When you run this code, LangSmith automatically traces the function. It records the prompt, the response, and timing. You can see this trace in your LangSmith dashboard.

The @traceable decorator is a key feature. It wraps your function and sends trace data to the server. You can add custom metadata to traces.

View Traces in LangSmith Dashboard

Go to your LangSmith dashboard. Click on the project you created. You will see a list of runs. Each run shows the input, output, and latency.

Click on a run to see detailed traces. You can inspect every step, including token usage. This helps you debug and optimize your LLM applications.

If you don't see any traces, check your API key and project name. Also ensure your internet connection is active. The dashboard updates in real-time.

Troubleshooting Common Issues

Sometimes installation fails. Here are common problems and fixes.

Error: "No module named langsmith". This means pip did not install correctly. Run pip install --upgrade langsmith to reinstall.

Error: "Invalid API key". Double-check your API key. Make sure there are no extra spaces. Regenerate a new key if needed.

Error: "Connection refused". Your firewall might block the API. Try using a different network. Or set a proxy if required.

If you still face issues, check the LangSmith documentation. The community forum is also helpful.
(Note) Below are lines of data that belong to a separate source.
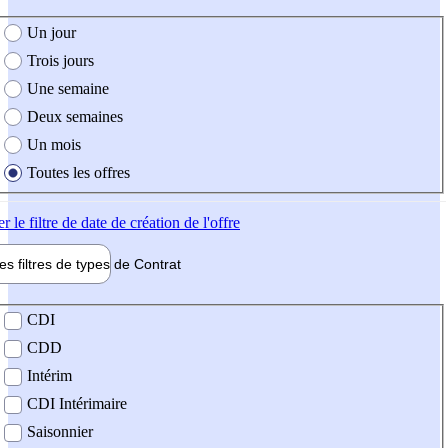
e création de l'offre
Un jour
Trois jours
Une semaine
Deux semaines
Un mois
Toutes les offres
er
le filtre de date de création de l'offre
les filtres de types de
Contrat
de contrat
CDI
CDD
Intérim
CDI Intérimaire
Saisonnier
Best Practices for LangSmith

Use environment variables for all secrets. Never hardcode API keys in your scripts. This prevents accidental exposure.

Organize your traces with meaningful project names. Use different projects for development, testing, and production.
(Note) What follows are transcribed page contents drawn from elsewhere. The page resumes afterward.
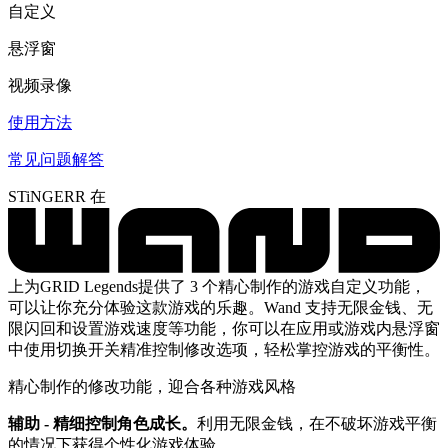
自定义
悬浮窗
视频录像
使用方法
常见问题解答
STiNGERR 在
上为GRID Legends提供了 3 个精心制作的游戏自定义功能，
可以让你充分体验这款游戏的乐趣。Wand 支持无限金钱、无
限闪回和设置游戏速度等功能，你可以在应用或游戏内悬浮窗
中使用切换开关精准控制修改选项，轻松掌控游戏的平衡性。
精心制作的修改功能，迎合各种游戏风格
辅助 - 精细控制角色成长。
利用无限金钱，在不破坏游戏平衡
的情况下获得个性化游戏体验。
Add custom tags and metadata to your traces. This makes filtering easier. For example, tag traces by user ID or model version.

Monitor your trace costs. LangSmith has a free tier, but heavy usage may incur charges. Keep an eye on your monthly usage.

Conclusion

Installing LangSmith in Python is straightforward. You just need pip and an API key. The library integrates seamlessly with LangChain and OpenAI.

We covered installation, configuration, and a practical example. Now you can trace your LLM applications with confidence. Start using LangSmith today to improve your AI workflows.

For more advanced features, explore the LangSmith documentation. Happy coding!